Aim of the task |
When a line in the listing contains the string "στην", pick it out and copy it.

*** Extracted data ***

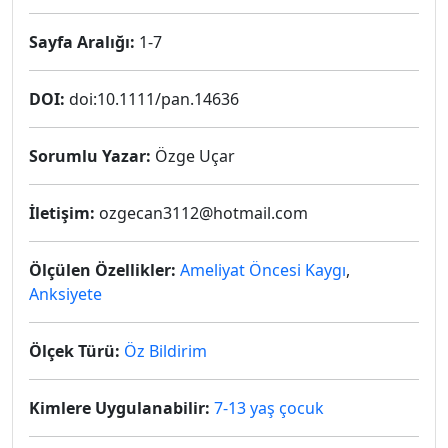
Sayfa Aralığı:
1-7
DOI:
doi:10.1111/pan.14636
Sorumlu Yazar:
Özge Uçar
İletişim:
ozgecan3112@hotmail.com
Ölçülen Özellikler:
Ameliyat Öncesi Kaygı
,
Anksiyete
Ölçek Türü:
Öz Bildirim
Kimlere Uygulanabilir:
7-13 yaş çocuk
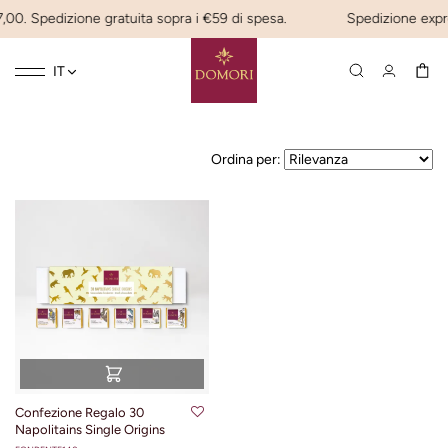
7,00. Spedizione gratuita sopra i €59 di spesa.
Spedizione expres
Toggle
☰
IT
navigation
Ordina per:
Confezione Regalo 30
Napolitains Single Origins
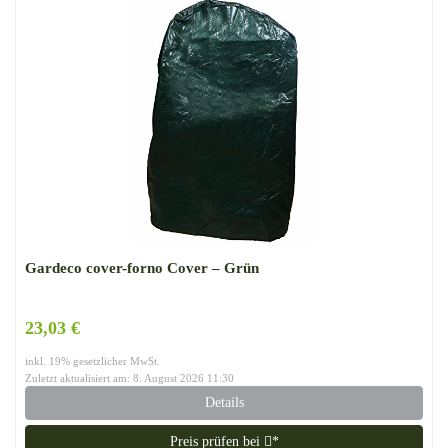
Gardeco cover-forno Cover – Grün
23,03 €
inkl. 19% gesetzlicher MwSt.
Zuletzt aktualisiert am: 8. August 2026 11:30
Details
Preis prüfen bei
*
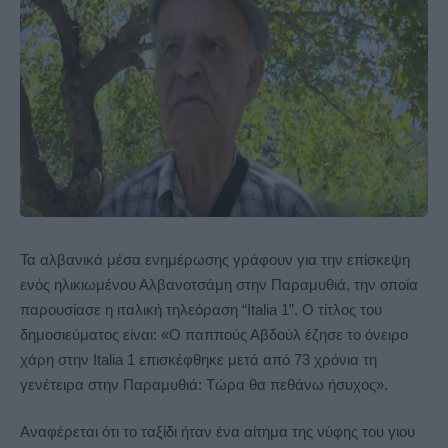
Τα αλβανικά μέσα ενημέρωσης γράφουν για την επίσκεψη
ενός ηλικιωμένου Αλβανοτσάμη στην Παραμυθιά, την οποία
παρουσίασε η ιταλική τηλεόραση “Italia 1”. Ο τίτλος του
δημοσιεύματος είναι: «Ο παππούς Αβδούλ έζησε το όνειρο
χάρη στην Italia 1 επισκέφθηκε μετά από 73 χρόνια τη
γενέτειρα στην Παραμυθιά: Τώρα θα πεθάνω ήσυχος».
Αναφέρεται ότι το ταξίδι ήταν ένα αίτημα της νύφης του γιου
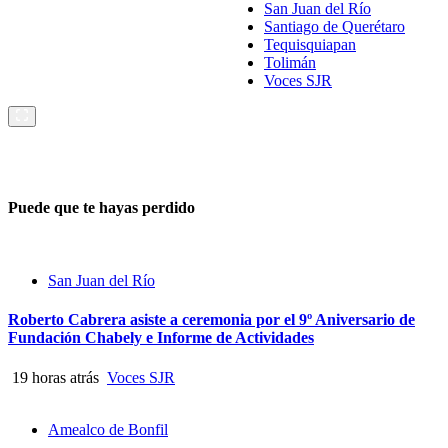
San Juan del Río
Santiago de Querétaro
Tequisquiapan
Tolimán
Voces SJR
Puede que te hayas perdido
San Juan del Río
Roberto Cabrera asiste a ceremonia por el 9º Aniversario de
Fundación Chabely e Informe de Actividades
19 horas atrás
Voces SJR
Amealco de Bonfil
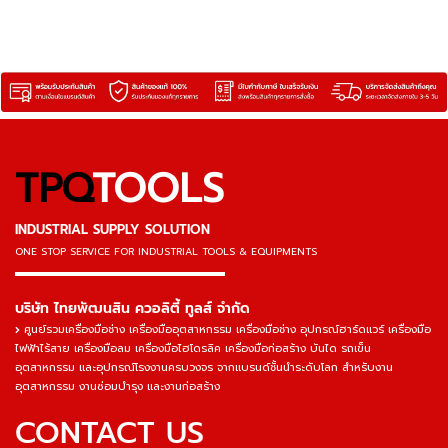
packing applications.
TPQ
TOOLS
INDUSTRIAL SUPPLY SOLUTION
ONE STOP SERVICE
FOR INDUSTRIAL TOOLS & EQUIPMENTS
▬▬▬▬▬▬▬▬▬▬▬▬▬▬▬
บริษัท ไทยพัฒนสิน ควอลิตี้ ทูลส์ จำกัด
ศูนย์รวมเครื่องมือช่าง เครื่องมืออุตสาหกรรม เครื่องมือช่าง อุปกรณ์ฮาร์ดแวร์ เครื่องมือ
ไฟฟ้าไร้สาย เครื่องมือลม เครื่องมือไฮโดรลิค เครื่องมือก่อสร้าง บันได รถเข็น
อุตสาหกรรม และอุปกรณ์โรงงานครบวงจร จากแบรนด์ชั้นนำระดับโลก สำหรับงาน
อุตสาหกรรม งานซ่อมบำรุง และงานก่อสร้าง
CONTACT US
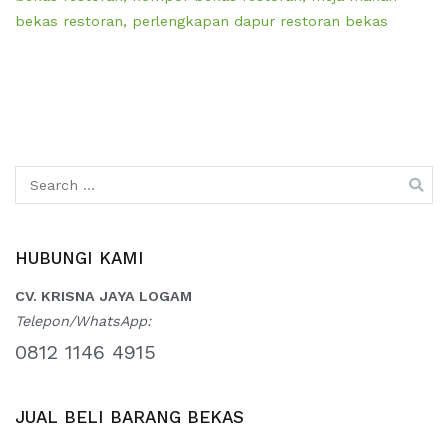
bekas restoran
,
perlengkapan dapur restoran bekas
Search
for:
HUBUNGI KAMI
CV. KRISNA JAYA LOGAM
Telepon/WhatsApp:
0812 1146 4915
JUAL BELI BARANG BEKAS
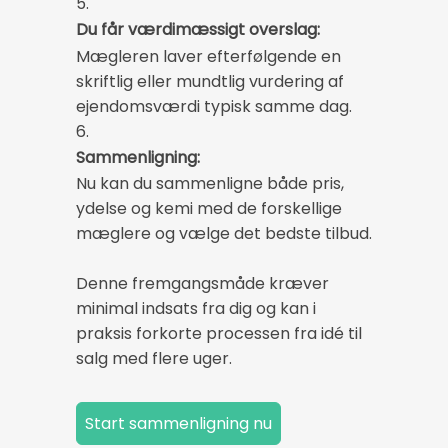
5.
Du får værdimæssigt overslag:
Mægleren laver efterfølgende en
skriftlig eller mundtlig vurdering af
ejendomsværdi typisk samme dag.
6.
Sammenligning:
Nu kan du sammenligne både pris,
ydelse og kemi med de forskellige
mæglere og vælge det bedste tilbud.
Denne fremgangsmåde kræver
minimal indsats fra dig og kan i
praksis forkorte processen fra idé til
salg med flere uger.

***

Solution |
ενός ηλικιωμένου Αλβανοτσάμη στην Παραμυθιά, την οποία
χάρη στην Italia 1 επισκέφθηκε μετά από 73 χρόνια τη
γενέτειρα στην Παραμυθιά: Τώρα θα πεθάνω ήσυχος».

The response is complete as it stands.